Please show every line from the entries that carries the word "Consignado".

**Collected data**:
____________

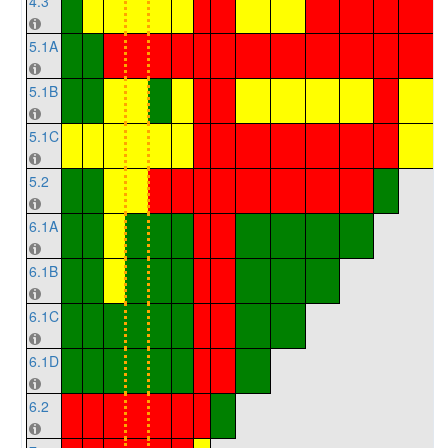
4.3
5.1A
5.1B
5.1C
5.2
6.1A
6.1B
6.1C
6.1D
6.2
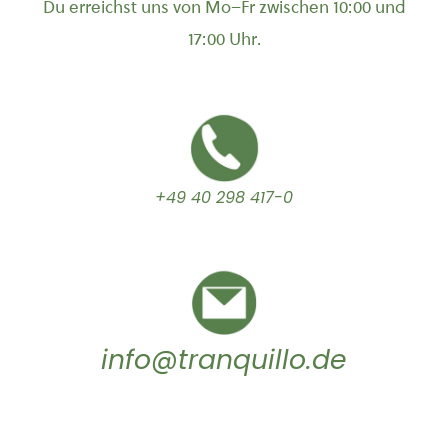
Du erreichst uns von Mo–Fr zwischen 10:00 und
17:00 Uhr.
+49 40 298 417-0
info@tranquillo.de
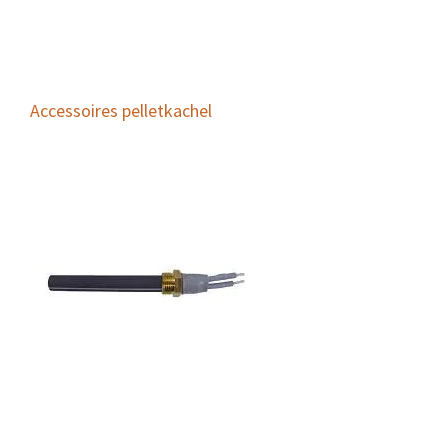
Accessoires pelletkachel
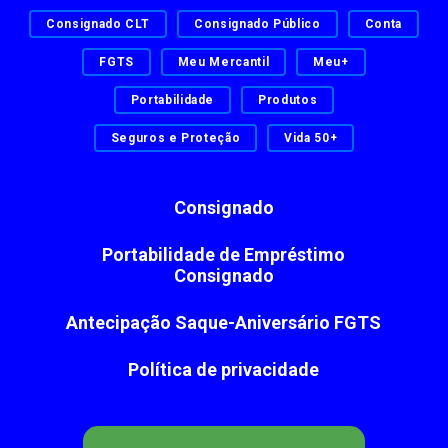
Consignado CLT
Consignado Público
Conta
FGTS
Meu Mercantil
Meu+
Portabilidade
Produtos
Seguros e Proteção
Vida 50+
Consignado
Portabilidade de Empréstimo
Consignado
Antecipação Saque-Aniversário FGTS
Política de privacidade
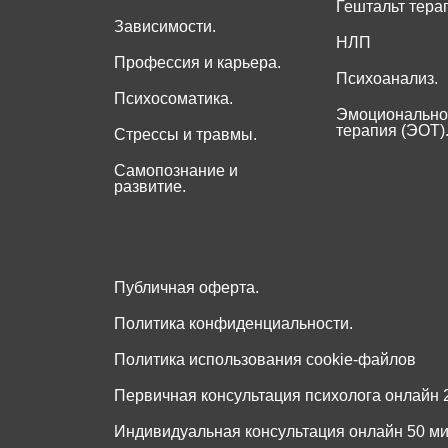
Гештальт тера
Зависимости.
НЛП
Профессия и карьера.
Психоанализ.
Психосоматика.
Эмоционально
терапия (ЭОТ)
Стрессы и травмы.
Самопознание и
развитие.
Публичная оферта.
Политика конфиденциальности.
Политика использования cookie-файлов
Первичная консультация психолога онлайн 2
Индивидуальная консультация онлайн 50 мин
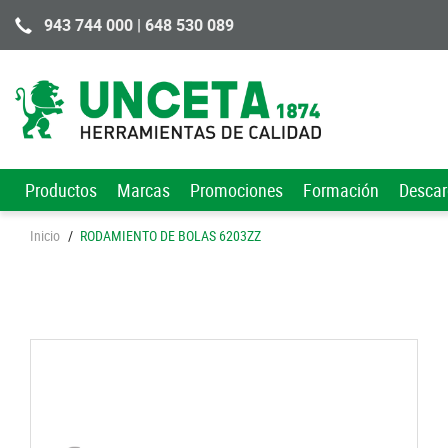
943 744 000 | 648 530 089
Productos
Marcas
Promociones
Formación
Desca
Inicio
/
RODAMIENTO DE BOLAS 6203ZZ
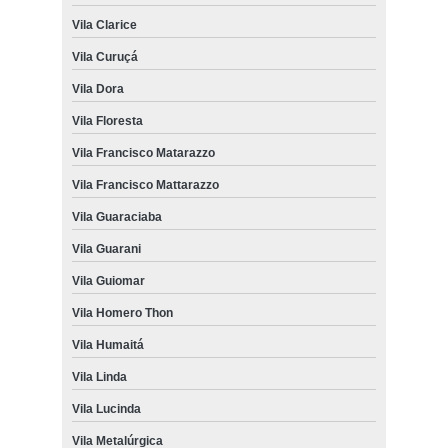
Vila Clarice
Vila Curuçá
Vila Dora
Vila Floresta
Vila Francisco Matarazzo
Vila Francisco Mattarazzo
Vila Guaraciaba
Vila Guarani
Vila Guiomar
Vila Homero Thon
Vila Humaitá
Vila Linda
Vila Lucinda
Vila Metalúrgica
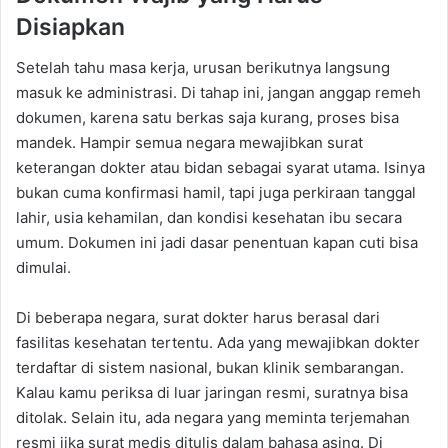
Disiapkan
Setelah tahu masa kerja, urusan berikutnya langsung
masuk ke administrasi. Di tahap ini, jangan anggap remeh
dokumen, karena satu berkas saja kurang, proses bisa
mandek. Hampir semua negara mewajibkan surat
keterangan dokter atau bidan sebagai syarat utama. Isinya
bukan cuma konfirmasi hamil, tapi juga perkiraan tanggal
lahir, usia kehamilan, dan kondisi kesehatan ibu secara
umum. Dokumen ini jadi dasar penentuan kapan cuti bisa
dimulai.
Di beberapa negara, surat dokter harus berasal dari
fasilitas kesehatan tertentu. Ada yang mewajibkan dokter
terdaftar di sistem nasional, bukan klinik sembarangan.
Kalau kamu periksa di luar jaringan resmi, suratnya bisa
ditolak. Selain itu, ada negara yang meminta terjemahan
resmi jika surat medis ditulis dalam bahasa asing. Di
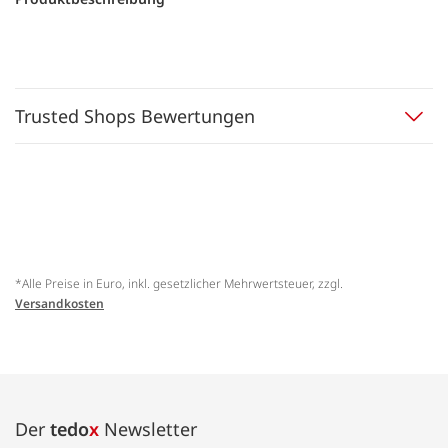
Trusted Shops Bewertungen
*Alle Preise in Euro, inkl. gesetzlicher Mehrwertsteuer, zzgl.
Versandkosten
Der
tedo
x
Newsletter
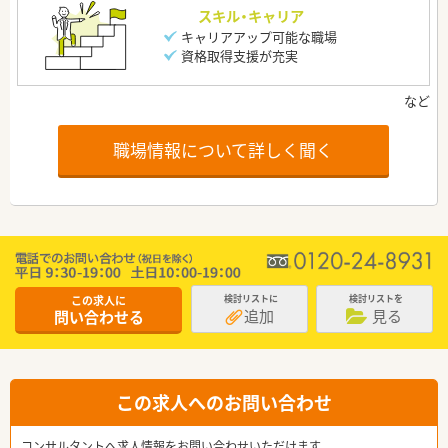
スキル・キャリア
キャリアアップ可能な職場
資格取得支援が充実
職場情報について詳しく聞く
この求人に
検討リストに
検討リストを
追加
見る
問い合わせる
この求人へのお問い合わせ
コンサルタントへ求人情報をお問い合わせいただけます。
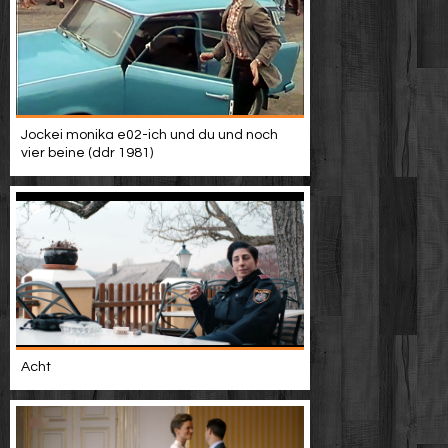
Jockei monika e02-ich und du und noch
vier beine (ddr 1981)
Acht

____________

**Result below**:
Consignado CLT
Consignado Público
Consignado
Consignado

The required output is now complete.